To improve staff retention is almost as equally important as effective recruitment. Once you have found the right staff you need for your venue, it’s only common sense that you want to ensure they stay for a beneficial amount of time.
Treat your staff well
This might seem like an obvious sentiment, but all too often it can be forgotten in an industry with an expected large turnover rate.
Provide training to your new starters and current employees. We are in the middle of an economy and society where employees want to progress and grow in the companies they work for - reasonable time frames need to be considered of course. Training sessions, tasting sessions and opportunities for progression are valuable tools that are completely at your disposal to improve staff retention.
Keep to your recruitment promises
I’m not trying to re-discover fire or teach you how to breathe, but all too often a lot of businesses will promise a lot in their recruitment drives and deliver on very little of those promises. You never want to make your staff members feel disillusioned with your company, but if you deliver on few of the promises or benefits you initially pledged whilst you were recruiting, you will not only lose those members of staff who feel “cheated”, but it could directly affect your reputation in the future.
Recognise Different Working Styles
Not every employee will care for your business in the same ways as each other. Some employees will work as if they themselves have a personal investment in the business, whilst others won’t behave in this manner. It’s important to remember that neither of these scenarios is a negative for your company, but it does mean that an often common mistake of “Take ownership of the company” perhaps will not have the desired effects. One person will do this automatically and another will only do this if there is some sort of monetary compensation. Which leads me to my next point.
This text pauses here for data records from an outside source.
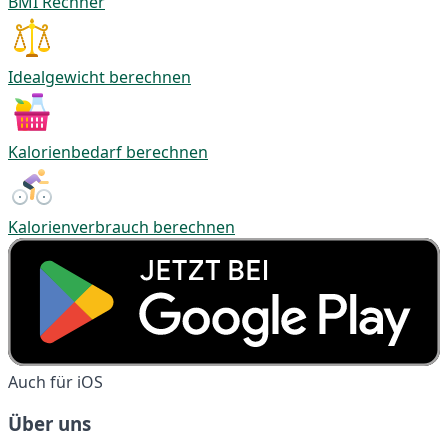
BMI Rechner
Idealgewicht berechnen
Kalorienbedarf berechnen
Kalorienverbrauch berechnen
Auch für iOS
Über uns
Equal rewards sometimes don’t pay off
Rewarding staff equally might seem like a concrete idea that’s been proven to keep morale levels high, but it can often have the opposite effect when you’re wanting to improve staff retention. If you have a member of staff who is performing well, then reward them individually, don’t reward your entire team based on the profits or performance levels that one person has inspired. You’ll keep your lesser performing individuals happy, but you’ll alienate and de-motivate your “star player” whose efforts got you there in the first place. Never be afraid to individually reward staff members fairly, especially when they are deserving of it.
Cut the driftwood
Retaining staff that are poor performers and do not contribute in a positive way is something that companies often find themselves doing. It can be a case of “we can’t find anyone else”, therefore the poor performer remains on your team through default and costs you finances and resources that could be better spent somewhere else and also team morale - no-one likes picking up the slack left by underachievers.
When you improve staff retention, it not only benefits your company, but it also benefits your staff. They know they are working in a positive company, and as such will act upon that. One of my favourite quotes is “Take care of your employees and they’ll take care of the rest”, and it couldn’t be more relevant. All businesses need customers, all businesses need staff to tend to those customers. It’s a win-win situation.